It will hopefully start to put the faith back into the property market and help out a country that was once a brilliant place before the younger generation ripped the heart out of it, the people I really feel sorry for is the older generation living there who worked 20 hour days to make sure holiday makers had a brilliant time and now the young greedy generation have totally lost all reality on life. I'll raise a glass upto the AIPP because they were in a very sticky situation with my evidence during the hearing as they were shocked at the extent of some of the things that was well out of their remit, but once I proved that some of their codes had been broken by the developer they had no choice but to strip them of their membership, but at the hearing its the first time i've experienced anything like it but regarding the use of the solicitor in question, the developer stated that this solicitor was completely indipendant????? but the solicitor had my sales agreement on their desk, and they had read through it and had done all the relavent searches????? At the hearing the developer said they would never have adviced clients to use this solicitor as it is against the Law????????? I laughed myself to sleep that night, that was just one thing but the book I will be writing on my experiences will have even more belters!!!! This developers downfall is the fact I have kept every single correspondence, every email exchanged, recorded letters sent and them simple not getting back to me once, because it seems they are above the Law and don't have to obey to rules but The AIPP have given me some faith

Which is really going to effect them


----------



## Veronica (Apr 5, 2008)

We had an email from that developer recently asking us to go and see them about marketing their properties. We ignored it
They are one of the developers we have said from the beginning we would never touch with a barge pole. We had personal experience of their lies having been foolish enough to allow them to bamboozle us when we first bought in Cyprus. We were lucky in that we paid cash for the property and we used our own lawyer not their pet one
When we took a copy of the draught contract to our lawyer she took one look at it and ripped it up. She then drew up a contract which protected our interests. The developer was not happy but they either accepted it or we would not have bought from them. When the time came that we wanted to sell thanks to the contract we had no problems.


----------



## joe1990 (Jul 26, 2009)

Veronica said:


> We had an email from that developer recently asking us to go and see them about marketing their properties. We ignored it
> They are one of the developers we have said from the beginning we would never touch with a barge pole. We had personal experience of their lies having been foolish enough to allow them to bamboozle us when we first bought in Cyprus. We were lucky in that we paid cash for the property and we used our own lawyer not their pet one
> When we took a copy of the draught contract to our lawyer she took one look at it and ripped it up. She then drew up a contract which protected our interests. The developer was not happy but they either accepted it or we would not have bought from them. When the time came that we wanted to sell thanks to the contract we had no problems.

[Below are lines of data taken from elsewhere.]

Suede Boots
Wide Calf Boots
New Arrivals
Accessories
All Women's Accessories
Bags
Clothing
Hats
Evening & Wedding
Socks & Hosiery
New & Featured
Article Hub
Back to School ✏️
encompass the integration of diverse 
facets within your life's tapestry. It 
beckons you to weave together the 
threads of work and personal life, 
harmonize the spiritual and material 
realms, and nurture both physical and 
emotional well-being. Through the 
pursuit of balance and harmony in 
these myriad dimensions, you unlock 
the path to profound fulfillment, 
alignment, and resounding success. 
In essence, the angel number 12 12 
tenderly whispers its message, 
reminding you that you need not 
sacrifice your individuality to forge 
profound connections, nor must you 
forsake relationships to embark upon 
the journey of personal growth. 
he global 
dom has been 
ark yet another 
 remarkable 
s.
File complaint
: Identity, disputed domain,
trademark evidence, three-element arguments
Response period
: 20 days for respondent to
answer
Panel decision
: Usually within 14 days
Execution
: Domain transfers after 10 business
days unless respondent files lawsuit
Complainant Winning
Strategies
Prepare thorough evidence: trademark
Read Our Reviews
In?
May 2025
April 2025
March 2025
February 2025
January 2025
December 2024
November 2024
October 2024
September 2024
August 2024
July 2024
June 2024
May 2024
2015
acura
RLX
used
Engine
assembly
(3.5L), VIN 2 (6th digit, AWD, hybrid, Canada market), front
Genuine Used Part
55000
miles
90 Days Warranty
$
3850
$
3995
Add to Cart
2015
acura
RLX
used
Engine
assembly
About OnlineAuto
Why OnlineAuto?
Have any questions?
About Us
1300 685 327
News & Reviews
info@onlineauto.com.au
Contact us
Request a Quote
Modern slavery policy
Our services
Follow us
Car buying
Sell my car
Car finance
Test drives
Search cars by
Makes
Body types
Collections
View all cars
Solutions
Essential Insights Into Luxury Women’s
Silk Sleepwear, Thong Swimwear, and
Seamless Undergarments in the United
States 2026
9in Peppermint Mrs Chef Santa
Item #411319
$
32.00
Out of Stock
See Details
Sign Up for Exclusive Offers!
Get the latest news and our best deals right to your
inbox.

That's the proper way to do things, I was 26 when I bought in Paphos 2007 so really didn't have any experience of buying abroad but they had the AIPP membership so I assumed they were a proper regulated company, they are probably the biggest and have no regard at all for their customers once monies have been collected and contracts exchanged. But they sliped up with me because I am not back down :boxing:


----------



## Toxan (Dec 29, 2010)

The cracks are starting to appear!


----------



## ellados (Dec 8, 2010)

Good luck for the 18th Jan Joe


----------



## joe1990 (Jul 26, 2009)

Thanks for messages

I will keep everyone updated


----------